Task analysis is an excellent tool that can be used in many different trades. Today we will discuss the benefits of using task analysis for product design, supporting a training needs analysis, and for supporting a safety-focused analysis. 


If you are designing products, processes or systems, then task analysis is for you.  It can be used to sketch a proposed sequence of tasks and tool use for review by potential users and designers in order to reach consensus on the final design.  A well constructed task analysis that is kept up to date then becomes a communication tool that synchronizes the efforts of the design team, the documentation team, and the training teams.  

When designing a product, specific uses for task analysis might include:

  • Predict difficulties in product or system use.
  • Evaluate systems against usability or functional requirements.
  • Understand the difficulties of using existing products.
  • Develop training manuals.
  • Determine critical information that needs to be displayed.
  • Determine information required to be visible on screen during different aspects of product or system use.
  • Predict possible difficulties in using different design alternatives.
  • Design operating procedures
  • Allocate tasks between people and machines.

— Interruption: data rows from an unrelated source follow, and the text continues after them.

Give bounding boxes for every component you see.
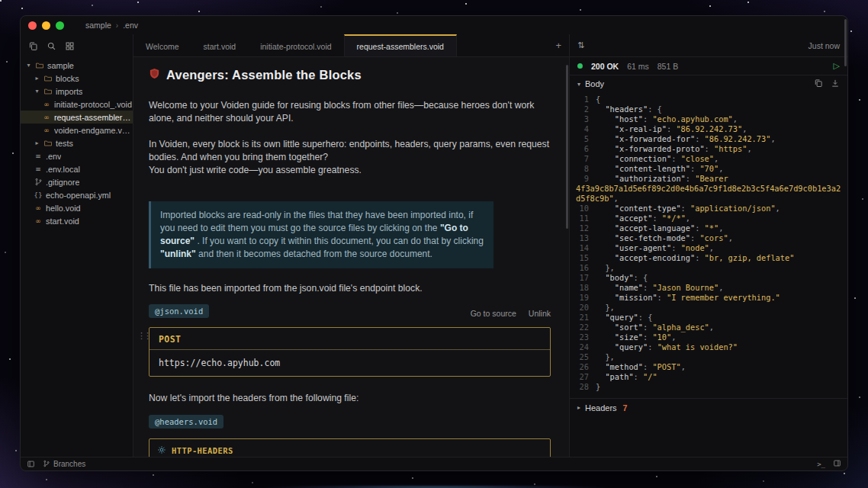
line-number: 10 [576, 204, 589, 214]
sidebar-item-echo-openapi-yml[interactable]: {}echo-openapi.yml [21, 188, 133, 201]
sort-arrows-icon[interactable]: ⇅ [577, 40, 584, 50]
gear-icon [157, 444, 166, 457]
close-window-button[interactable] [28, 21, 37, 30]
doc-paragraph-intro: Welcome to your Voiden guide for reusing… [149, 99, 551, 125]
code-token: "*" [705, 223, 719, 233]
document-scrollbar[interactable] [566, 65, 568, 229]
layout-toggle-icon[interactable] [833, 459, 841, 469]
unlink-link[interactable]: Unlink [529, 309, 551, 318]
tab-request-assemblers-void[interactable]: request-assemblers.void [344, 34, 457, 56]
sidebar-item-tests[interactable]: ▸tests [21, 136, 133, 149]
code-token: "86.92.242.73" [705, 134, 771, 143]
code-token [596, 293, 615, 302]
import-chip-json-void[interactable]: @json.void [149, 304, 209, 318]
breadcrumb-file[interactable]: .env [123, 21, 138, 30]
saved-status: Just now [809, 41, 840, 50]
code-token: , [728, 233, 733, 242]
code-token [596, 243, 615, 252]
chevron-right-icon: ▸ [34, 140, 40, 146]
response-time: 61 ms [627, 62, 649, 71]
file-label: blocks [56, 74, 79, 83]
statusbar-right: >_ [817, 459, 841, 469]
code-line: 24 "query": "what is voiden?" [576, 342, 843, 352]
copy-icon[interactable] [814, 77, 823, 91]
code-token: , [686, 214, 690, 223]
code-token: , [719, 164, 723, 173]
code-token: "headers" [605, 104, 648, 114]
code-line: 10 "content-type": "application/json", [576, 204, 843, 214]
sidebar-item-env-local[interactable]: ≡.env.local [21, 162, 133, 175]
download-icon[interactable] [831, 77, 840, 91]
code-token [596, 372, 605, 381]
sidebar-item-imports[interactable]: ▾imports [21, 85, 133, 98]
file-label: sample [47, 61, 74, 70]
code-token: : { [638, 313, 653, 322]
breadcrumb-project[interactable]: sample [85, 21, 111, 30]
line-number: 5 [576, 134, 589, 144]
block-actions: Go to source Unlink [471, 309, 551, 318]
copy-file-icon[interactable] [28, 41, 38, 51]
sidebar-item-blocks[interactable]: ▸blocks [21, 72, 133, 85]
zoom-window-button[interactable] [56, 21, 64, 30]
folder-icon [35, 61, 44, 69]
code-token [596, 283, 615, 292]
line-number: 27 [576, 372, 589, 382]
request-block: ⋮⋮ POST https://echo.apyhub.com [149, 327, 551, 377]
sidebar-item-start-void[interactable]: ∞start.void [21, 214, 133, 227]
sidebar-item-env[interactable]: ≡.env [21, 149, 133, 162]
new-tab-button[interactable]: + [555, 40, 561, 51]
code-token: "I remember everything." [667, 293, 780, 302]
code-token: }, [596, 303, 615, 312]
import-chip-headers-void[interactable]: @headers.void [149, 415, 223, 429]
document-title-row: Avengers: Assemble the Blocks [149, 68, 551, 82]
code-token [596, 253, 615, 262]
chevron-right-icon: ▸ [34, 75, 40, 82]
tab-initiate-protocol-void[interactable]: initiate-protocol.void [248, 34, 343, 56]
git-branch-icon [43, 460, 50, 469]
code-token: : { [648, 104, 662, 114]
sidebar-item-voiden-endgame-void[interactable]: ∞voiden-endgame.void [21, 124, 133, 136]
tab-welcome[interactable]: Welcome [133, 34, 191, 56]
tab-start-void[interactable]: start.void [191, 34, 249, 56]
grid-view-icon[interactable] [65, 41, 75, 51]
drag-handle-icon[interactable]: ⋮⋮ [137, 332, 149, 339]
response-scrollbar[interactable] [844, 19, 847, 66]
chevron-down-icon[interactable]: ▾ [577, 81, 580, 88]
minimize-window-button[interactable] [42, 21, 50, 30]
code-token [596, 104, 605, 114]
panel-toggle-icon[interactable] [27, 460, 35, 468]
sidebar-item-initiate-protocol-void[interactable]: ∞initiate-protocol_.void [21, 98, 133, 111]
response-body-header[interactable]: ▾ Body [570, 75, 847, 92]
sidebar-item-sample[interactable]: ▾sample [21, 59, 133, 72]
http-headers-header: HTTP-HEADERS [149, 439, 550, 457]
response-headers-header[interactable]: ▸ Headers 7 [570, 398, 847, 416]
code-line: 1{ [576, 95, 843, 104]
file-label: imports [56, 87, 82, 96]
send-request-icon[interactable]: ▷ [834, 61, 840, 71]
code-token: , [614, 194, 619, 203]
folder-icon [43, 87, 53, 95]
go-to-source-link[interactable]: Go to source [471, 309, 516, 318]
chevron-down-icon: ▾ [34, 88, 40, 95]
file-label: .env [46, 152, 61, 161]
sidebar-item-gitignore[interactable]: .gitignore [21, 175, 133, 188]
branches-label: Branches [53, 460, 85, 468]
code-token: "10" [652, 332, 671, 342]
sidebar-item-hello-void[interactable]: ∞hello.void [21, 201, 133, 214]
headers-count-badge: 7 [623, 403, 628, 413]
code-token [596, 332, 615, 342]
code-token [596, 273, 605, 282]
chevron-right-icon[interactable]: ▸ [577, 404, 580, 411]
request-url-field[interactable]: https://echo.apyhub.com [149, 349, 550, 376]
code-token: "query" [605, 313, 638, 322]
code-token: , [709, 243, 714, 252]
terminal-icon[interactable]: >_ [817, 461, 825, 468]
response-size: 851 B [657, 62, 678, 71]
code-token: , [733, 114, 738, 124]
sidebar-item-request-assemblers-v[interactable]: ∞request-assemblers.v... [21, 111, 133, 124]
code-token [596, 223, 615, 233]
line-number: 17 [576, 273, 589, 283]
search-icon[interactable] [47, 41, 56, 51]
code-token: , [742, 124, 747, 133]
branches-button[interactable]: Branches [43, 460, 85, 469]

In assessing training needs, task analysis can be used to document what is currently being carried out, where current training is useful, and to identify where there is room for improvement.  Specifically, task analysis can:

  • Assess ease or difficulty of learning and transfer of knowledge as old systems are updated with new systems (training gap analysis).
  • Identified misplaced, over/under training.
  • Determine curriculum requirements.
  • Consolidate training requirements across departments.
  • Analysis of training needs.


The Systematic Human Error Reduction and Prediction Approach (SHERPA) is one of the most comprehensive and validated approaches to predicting human error.  It have been used widely in high risk industries such as oil and gas, nuclear power, and aerospace operations.  The benefits of safety analysis include:

  • Prediction of tasks where error rates may be unacceptably high.
  • Documentation of the possible consequences of mistakes.
  • Identification of safety critical tasks.